Olson was asked to represent two same-sex couples by openly gay political consultant Chad Griffin, who formed a new group—American Foundation for Equal Rights—to support the endeavor.
The case, filed May 26 in the U.S. District Court in San Francisco, asks the federal courts to strike down Proposition 8 as a violation of the federal equal protection and due process clauses of the 14th Amendment of the U.S. Constitution; and it asks for an injunction against enforcement of Prop. 8.
“We’re going to court because people shouldn’t have to surrender their fundamental rights to a popular plebiscite,” Olson told reporters at a May 27 news conference. “People should not have to beg to be treated equally or wait for decades for popular approval to be treated equally.”

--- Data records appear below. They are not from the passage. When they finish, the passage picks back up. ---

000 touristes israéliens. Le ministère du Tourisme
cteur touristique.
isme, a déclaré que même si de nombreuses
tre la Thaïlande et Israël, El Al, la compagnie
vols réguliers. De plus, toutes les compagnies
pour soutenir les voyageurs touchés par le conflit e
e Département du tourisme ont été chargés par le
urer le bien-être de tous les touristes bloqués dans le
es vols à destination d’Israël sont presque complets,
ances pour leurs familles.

“Mr. Olson and I are from different ends of the political spectrum,” said Boies, Olson’s rival in Bush v. Gore in 2000. “But we are fighting this case together because Proposition 8 clearly and fundamentally violates the freedoms guaranteed to all of us by the Constitution. Every American has a right to full equality under the law. Same-sex couples are entitled to the same marriage rights as straight couples. Any alternative is separate and unequal and relegates gays and lesbians to a second-class status.”
Asked about what LGBT legal groups consider the “ill-timing” of the case, with its serious consequences if they lose, Olson said they have thoroughly studied the case, they’re constitutional experts who know what they’re doing, and they don’t intend to fail the same-sex couples.
“We are not going to say to them, ‘Why don’t you wait for another 10 years or 15 years?’ We can’t say that to them. We think they’re right, we think their constitutional rights are being denied, and we’re going to help them achieve that equality.”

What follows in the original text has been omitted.